→ **The task**:
Without copying any pictures, restate exactly the lines from the start of the records through the line containing "を冷凍保存する際の注意点".

[Opening Materials provided section]

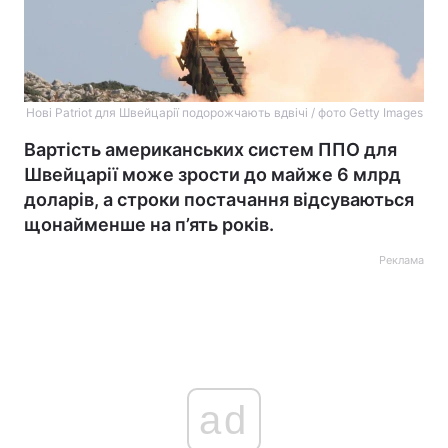
Нові Patriot для Швейцарії подорожчають вдвічі / фото Getty Images
Вартість американських систем ППО для
Швейцарії може зрости до майже 6 млрд
доларів, а строки постачання відсуваються
щонайменше на п’ять років.
Реклама
ad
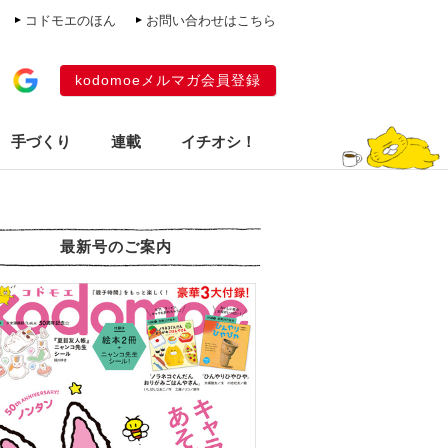
コドモエのほん
お問い合わせはこちら
kodomoeメルマガ会員登録
手づくり
連載
イチオシ！
最新号のご案内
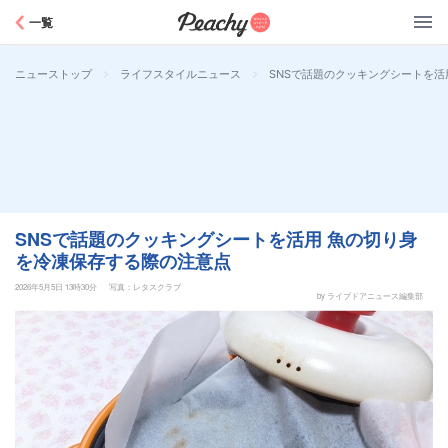
Peachy
一覧
>
>
SNSで話題のクッキングシートを活
ニューストップ
ライフスタイルニュース
SNSで話題のクッキングシートを活用 魚の切り身
を冷凍保存する際の注意点
2026年5月5日 13時30分
写真：レタスクラブ
by ライブドアニュース編集部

[Closing Materials provided section]

→ **Task result**:
Нові Patriot для Швейцарії подорожчають вдвічі / фото Getty Images
Вартість американських систем ППО для
Швейцарії може зрости до майже 6 млрд
доларів, а строки постачання відсуваються
щонайменше на п’ять років.
Реклама
ad
コドモエのほん
お問い合わせはこちら
kodomoeメルマガ会員登録
手づくり
連載
イチオシ！
最新号のご案内
Peachy
一覧
>
>
SNSで話題のクッキングシートを活
ニューストップ
ライフスタイルニュース
SNSで話題のクッキングシートを活用 魚の切り身
を冷凍保存する際の注意点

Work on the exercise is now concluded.